**Exercise directions**
Sort through the data and copy the lines holding the word "Takipçi".
:: Provided records ::
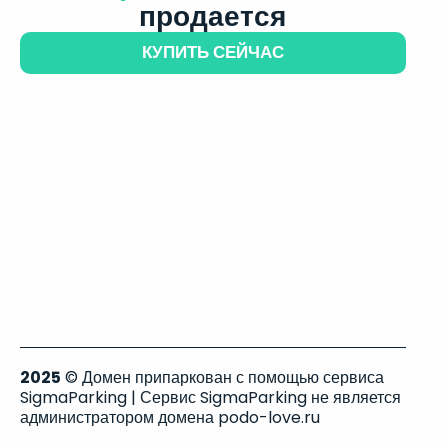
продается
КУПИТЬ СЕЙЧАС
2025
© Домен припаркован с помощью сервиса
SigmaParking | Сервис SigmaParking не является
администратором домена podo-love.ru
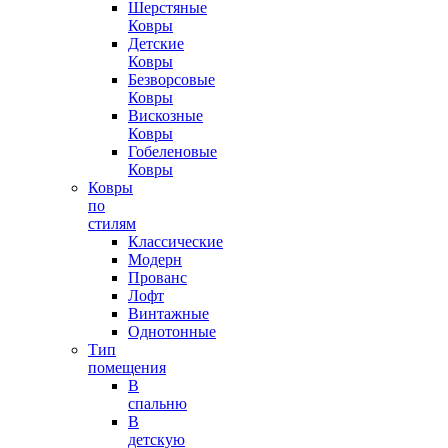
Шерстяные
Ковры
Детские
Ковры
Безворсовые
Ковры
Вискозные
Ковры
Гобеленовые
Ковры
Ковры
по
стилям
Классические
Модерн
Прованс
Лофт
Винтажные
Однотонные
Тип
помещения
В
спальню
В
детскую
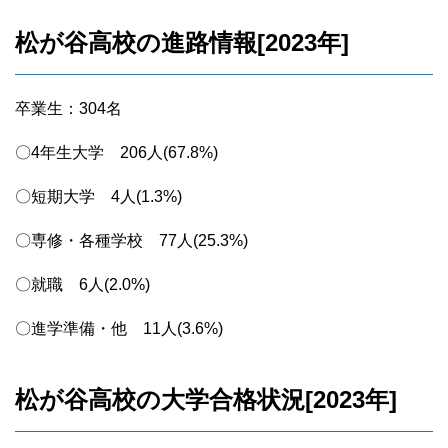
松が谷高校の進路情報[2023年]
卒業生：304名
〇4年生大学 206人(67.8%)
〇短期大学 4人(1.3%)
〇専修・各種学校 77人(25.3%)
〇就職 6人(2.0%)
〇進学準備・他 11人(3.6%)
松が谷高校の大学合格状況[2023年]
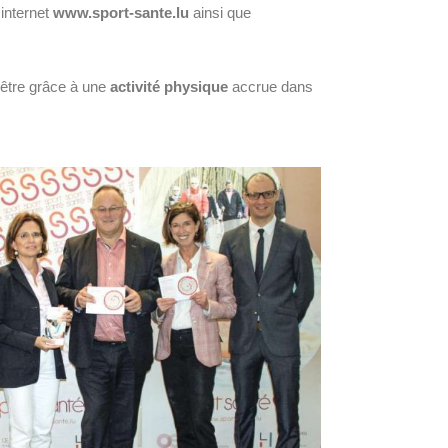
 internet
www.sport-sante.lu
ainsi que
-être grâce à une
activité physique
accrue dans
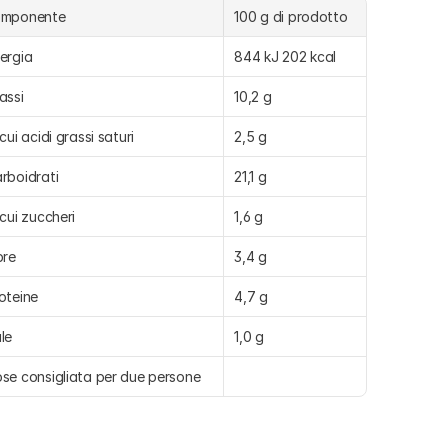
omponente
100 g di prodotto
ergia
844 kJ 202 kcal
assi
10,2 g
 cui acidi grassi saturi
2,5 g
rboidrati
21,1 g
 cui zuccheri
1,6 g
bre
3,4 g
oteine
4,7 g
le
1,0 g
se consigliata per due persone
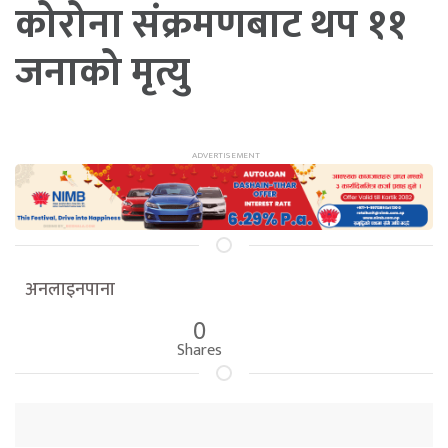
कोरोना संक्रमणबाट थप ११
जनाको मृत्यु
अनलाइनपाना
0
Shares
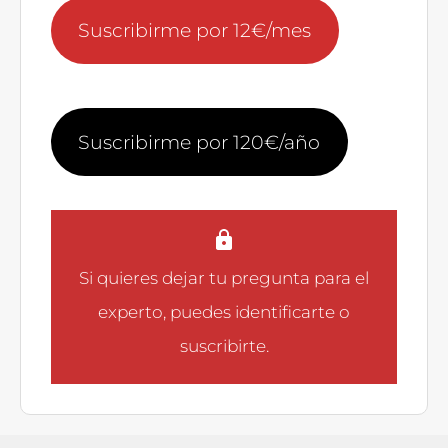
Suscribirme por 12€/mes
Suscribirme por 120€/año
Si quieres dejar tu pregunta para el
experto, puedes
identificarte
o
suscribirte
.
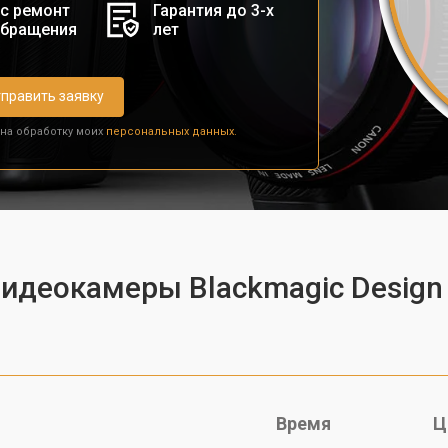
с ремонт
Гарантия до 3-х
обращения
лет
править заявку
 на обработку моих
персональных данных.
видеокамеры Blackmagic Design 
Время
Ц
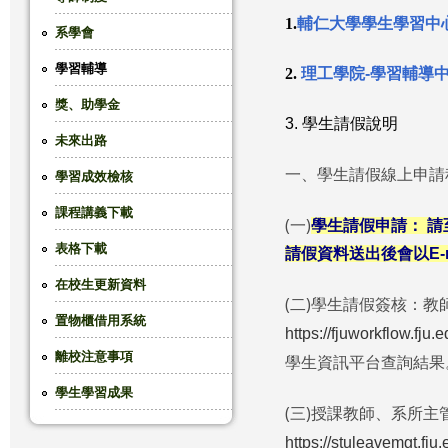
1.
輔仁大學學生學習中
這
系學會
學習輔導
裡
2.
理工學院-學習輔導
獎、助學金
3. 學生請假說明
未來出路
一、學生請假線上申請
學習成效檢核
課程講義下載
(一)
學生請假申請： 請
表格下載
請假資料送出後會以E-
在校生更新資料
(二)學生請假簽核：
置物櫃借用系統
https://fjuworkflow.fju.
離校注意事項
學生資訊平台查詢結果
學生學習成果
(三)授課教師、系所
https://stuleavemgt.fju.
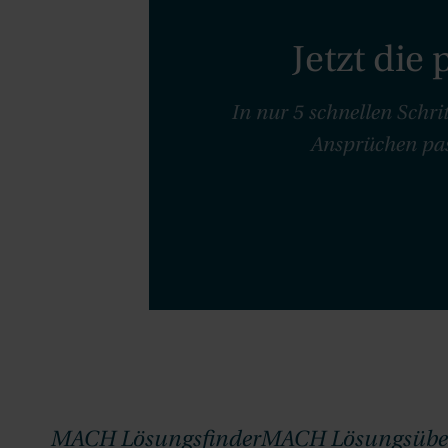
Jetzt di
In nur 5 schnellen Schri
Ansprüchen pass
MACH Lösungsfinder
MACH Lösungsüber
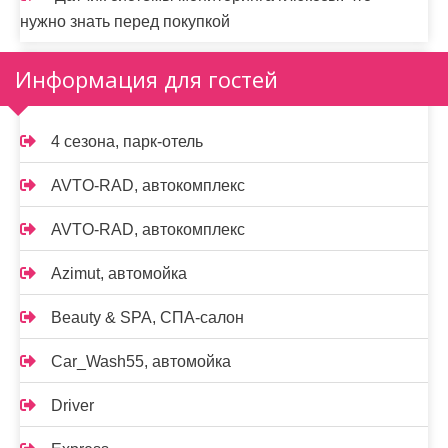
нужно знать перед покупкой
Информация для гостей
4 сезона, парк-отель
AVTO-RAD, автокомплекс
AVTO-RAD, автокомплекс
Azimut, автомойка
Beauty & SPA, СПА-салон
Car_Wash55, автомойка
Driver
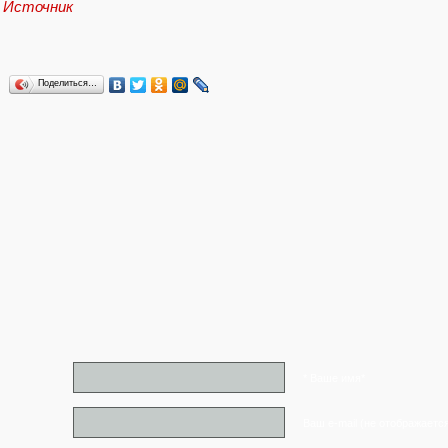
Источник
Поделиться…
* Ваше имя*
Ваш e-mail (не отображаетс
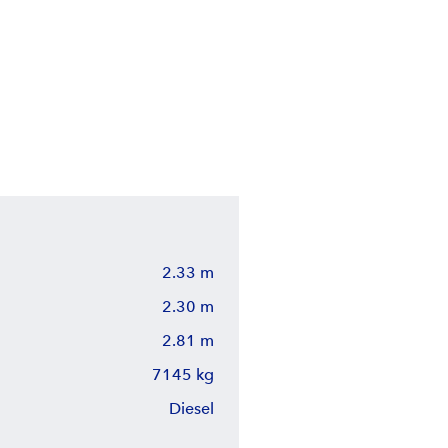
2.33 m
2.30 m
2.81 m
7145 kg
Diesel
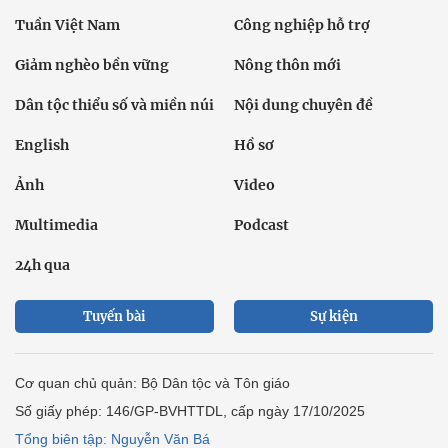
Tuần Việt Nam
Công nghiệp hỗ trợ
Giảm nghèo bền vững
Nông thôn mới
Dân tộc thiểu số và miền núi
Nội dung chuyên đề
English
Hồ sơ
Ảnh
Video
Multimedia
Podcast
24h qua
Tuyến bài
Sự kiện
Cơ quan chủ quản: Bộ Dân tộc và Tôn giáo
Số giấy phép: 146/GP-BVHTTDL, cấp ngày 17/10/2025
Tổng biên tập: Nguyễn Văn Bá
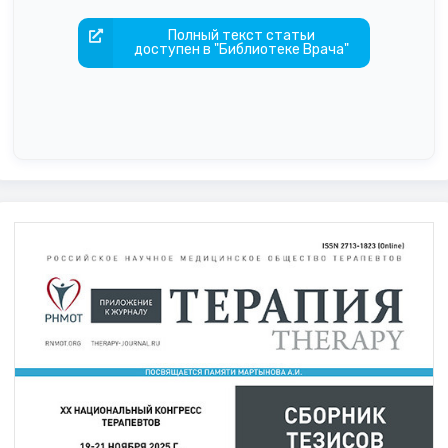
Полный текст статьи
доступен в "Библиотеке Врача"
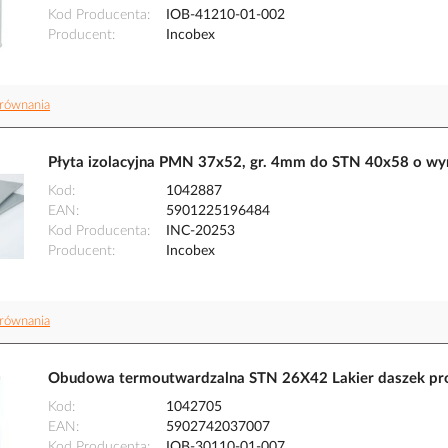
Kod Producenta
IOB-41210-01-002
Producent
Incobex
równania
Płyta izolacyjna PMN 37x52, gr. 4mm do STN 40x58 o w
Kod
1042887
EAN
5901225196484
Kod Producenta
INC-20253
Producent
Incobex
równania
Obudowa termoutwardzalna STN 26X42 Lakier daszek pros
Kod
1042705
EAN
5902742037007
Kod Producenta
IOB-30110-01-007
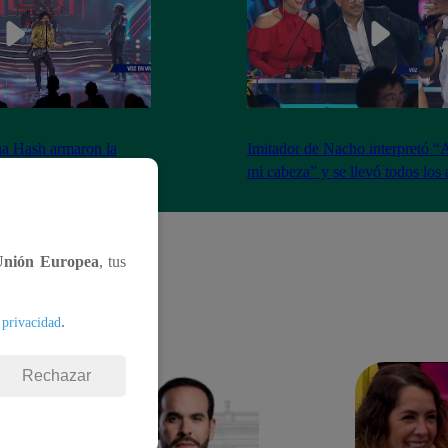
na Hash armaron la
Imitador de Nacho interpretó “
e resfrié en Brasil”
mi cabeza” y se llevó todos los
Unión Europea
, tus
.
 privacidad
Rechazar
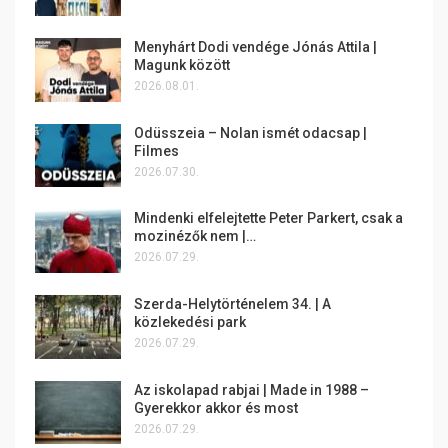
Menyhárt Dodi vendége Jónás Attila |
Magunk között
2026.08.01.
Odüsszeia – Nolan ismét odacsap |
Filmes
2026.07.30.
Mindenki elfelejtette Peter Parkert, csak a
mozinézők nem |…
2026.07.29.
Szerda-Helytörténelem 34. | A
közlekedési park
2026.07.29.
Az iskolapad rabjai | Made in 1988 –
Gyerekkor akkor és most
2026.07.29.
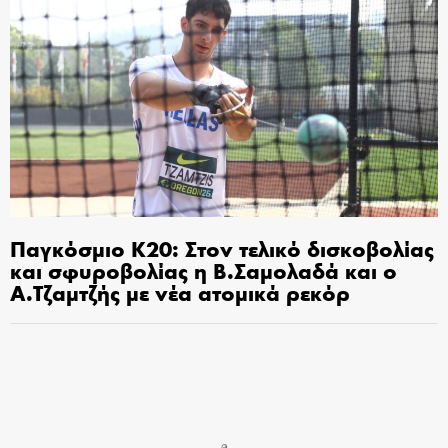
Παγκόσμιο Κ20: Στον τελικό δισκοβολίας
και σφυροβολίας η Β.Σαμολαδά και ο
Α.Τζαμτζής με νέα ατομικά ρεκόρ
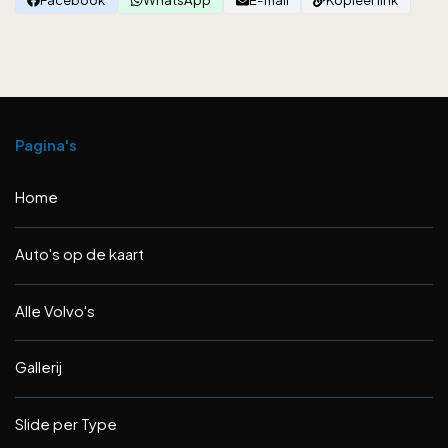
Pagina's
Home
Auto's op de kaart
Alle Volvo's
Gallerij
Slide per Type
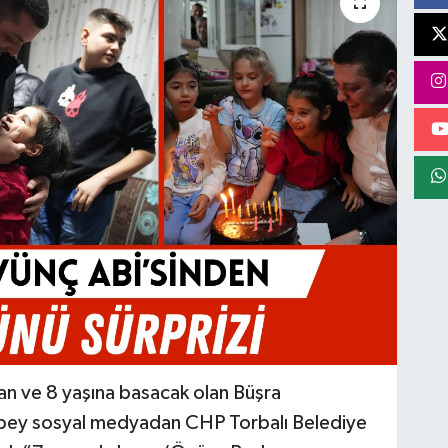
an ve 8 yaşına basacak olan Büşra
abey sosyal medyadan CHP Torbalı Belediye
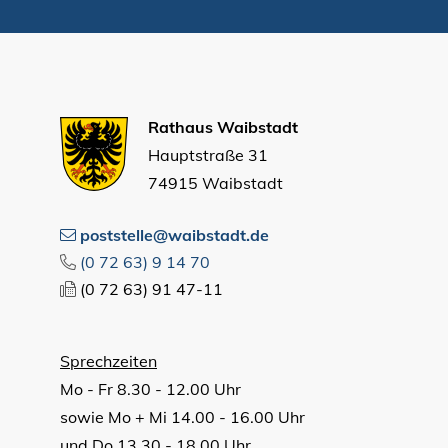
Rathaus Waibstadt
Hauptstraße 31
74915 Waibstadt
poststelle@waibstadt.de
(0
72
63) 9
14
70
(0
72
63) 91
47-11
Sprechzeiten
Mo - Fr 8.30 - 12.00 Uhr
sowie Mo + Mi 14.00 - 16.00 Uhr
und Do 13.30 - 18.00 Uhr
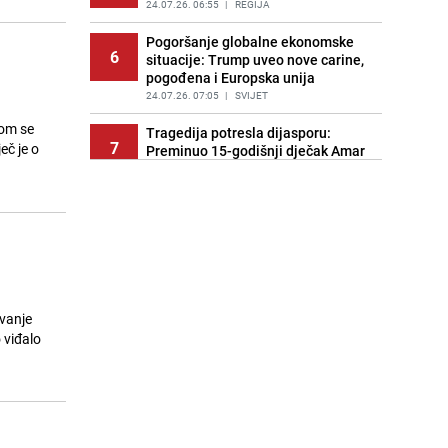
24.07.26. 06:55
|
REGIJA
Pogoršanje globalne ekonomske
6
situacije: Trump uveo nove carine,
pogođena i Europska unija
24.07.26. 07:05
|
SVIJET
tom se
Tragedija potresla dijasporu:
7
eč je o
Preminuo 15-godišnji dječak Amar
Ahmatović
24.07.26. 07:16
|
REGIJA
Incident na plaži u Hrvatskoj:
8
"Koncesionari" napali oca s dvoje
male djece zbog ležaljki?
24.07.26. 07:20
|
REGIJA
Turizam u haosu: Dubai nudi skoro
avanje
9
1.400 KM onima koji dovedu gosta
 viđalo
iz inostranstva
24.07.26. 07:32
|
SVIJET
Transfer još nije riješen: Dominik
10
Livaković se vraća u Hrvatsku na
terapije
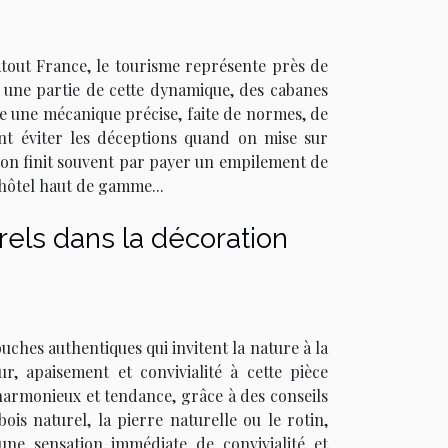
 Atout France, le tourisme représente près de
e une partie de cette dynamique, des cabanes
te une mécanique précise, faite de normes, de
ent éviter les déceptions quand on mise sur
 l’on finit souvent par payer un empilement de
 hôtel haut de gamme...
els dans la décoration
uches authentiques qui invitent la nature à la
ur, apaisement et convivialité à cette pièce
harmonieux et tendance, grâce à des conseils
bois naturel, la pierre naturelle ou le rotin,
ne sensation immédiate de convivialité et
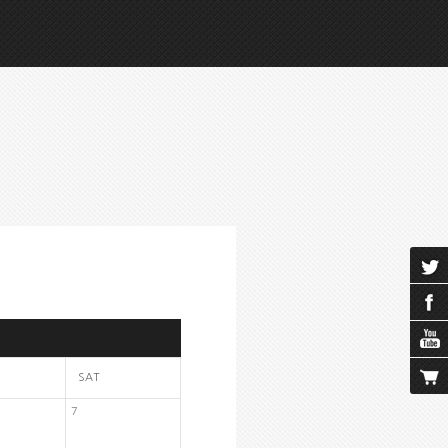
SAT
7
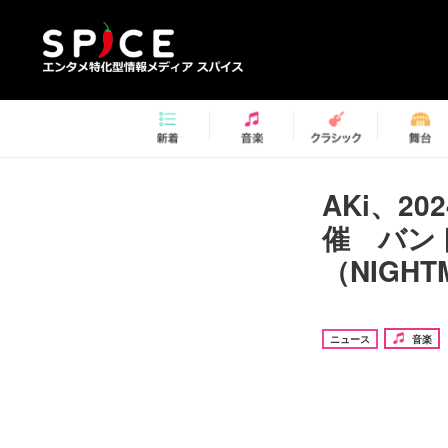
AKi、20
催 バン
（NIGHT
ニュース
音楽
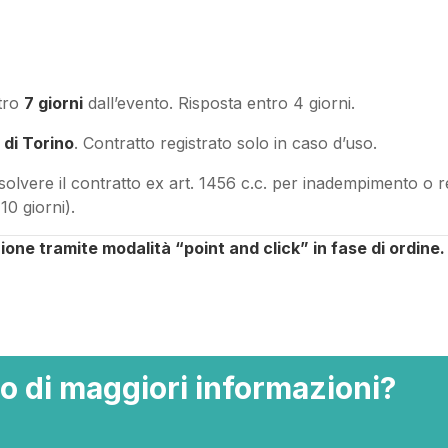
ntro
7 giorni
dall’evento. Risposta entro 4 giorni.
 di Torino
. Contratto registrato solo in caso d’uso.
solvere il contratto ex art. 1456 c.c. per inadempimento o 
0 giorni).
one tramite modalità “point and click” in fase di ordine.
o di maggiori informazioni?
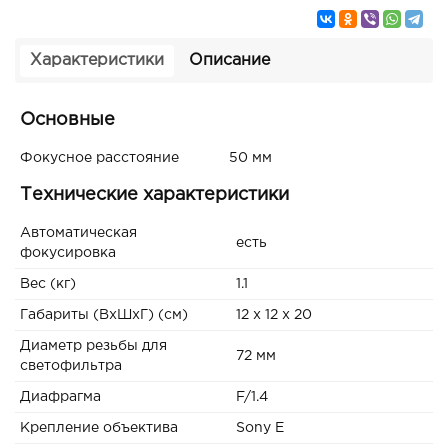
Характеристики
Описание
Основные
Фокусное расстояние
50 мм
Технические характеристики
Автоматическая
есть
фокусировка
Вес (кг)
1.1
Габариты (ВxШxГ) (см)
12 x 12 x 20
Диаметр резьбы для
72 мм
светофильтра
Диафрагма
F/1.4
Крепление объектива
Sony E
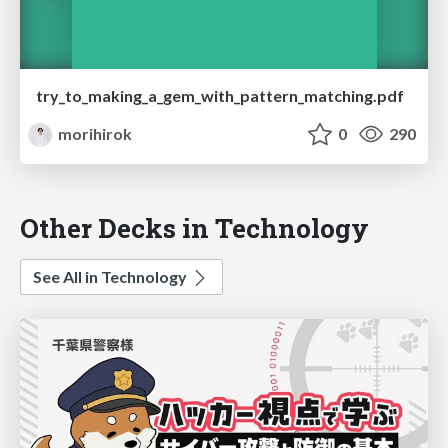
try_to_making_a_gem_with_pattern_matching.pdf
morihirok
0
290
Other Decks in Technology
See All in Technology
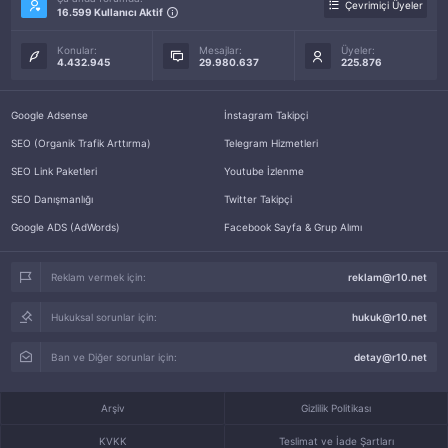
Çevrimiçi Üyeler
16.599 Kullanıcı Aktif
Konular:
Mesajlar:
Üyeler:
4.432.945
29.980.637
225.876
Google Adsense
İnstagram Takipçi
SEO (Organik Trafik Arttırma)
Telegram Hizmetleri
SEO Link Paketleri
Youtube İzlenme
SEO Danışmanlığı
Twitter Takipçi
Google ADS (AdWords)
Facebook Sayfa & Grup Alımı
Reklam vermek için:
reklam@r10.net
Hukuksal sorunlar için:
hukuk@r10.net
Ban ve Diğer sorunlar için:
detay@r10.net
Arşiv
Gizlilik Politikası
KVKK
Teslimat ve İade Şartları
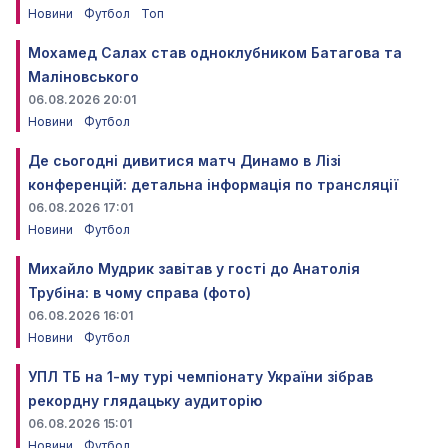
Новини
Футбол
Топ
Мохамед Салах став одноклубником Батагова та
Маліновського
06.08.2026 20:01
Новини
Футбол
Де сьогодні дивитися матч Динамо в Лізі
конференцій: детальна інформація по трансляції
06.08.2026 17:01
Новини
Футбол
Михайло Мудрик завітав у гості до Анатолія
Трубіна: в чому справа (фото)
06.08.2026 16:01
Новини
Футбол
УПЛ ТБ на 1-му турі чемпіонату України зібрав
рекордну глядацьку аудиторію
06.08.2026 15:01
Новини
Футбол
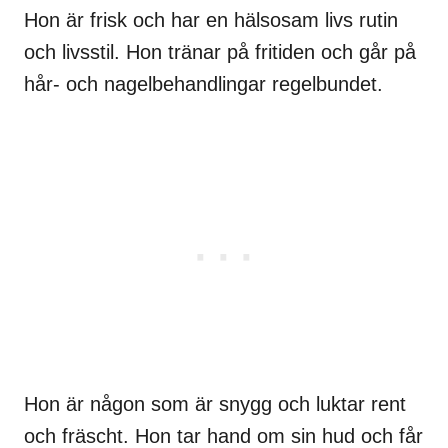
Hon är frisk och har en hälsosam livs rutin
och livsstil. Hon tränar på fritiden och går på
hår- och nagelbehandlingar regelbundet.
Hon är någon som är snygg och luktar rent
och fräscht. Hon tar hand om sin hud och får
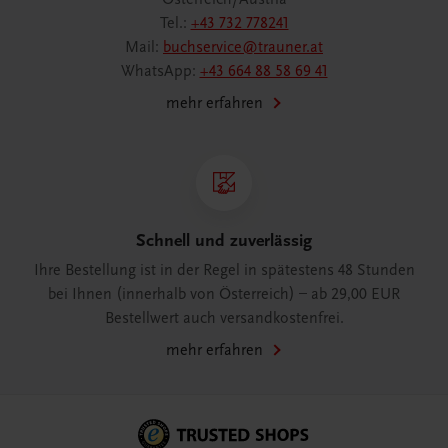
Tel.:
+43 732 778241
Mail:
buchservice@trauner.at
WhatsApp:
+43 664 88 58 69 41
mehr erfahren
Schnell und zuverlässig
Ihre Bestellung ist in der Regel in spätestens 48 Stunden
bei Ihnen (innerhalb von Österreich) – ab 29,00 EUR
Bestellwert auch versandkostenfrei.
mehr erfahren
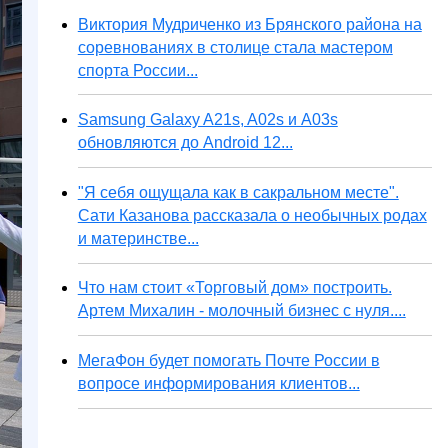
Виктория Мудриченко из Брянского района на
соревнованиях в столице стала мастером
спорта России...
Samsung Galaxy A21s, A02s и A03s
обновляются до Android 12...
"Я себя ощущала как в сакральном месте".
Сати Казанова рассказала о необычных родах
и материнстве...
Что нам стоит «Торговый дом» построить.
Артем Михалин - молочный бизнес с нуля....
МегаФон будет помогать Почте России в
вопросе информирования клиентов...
:::
**Answer section**
İnstagram Takipçi
Twitter Takipçi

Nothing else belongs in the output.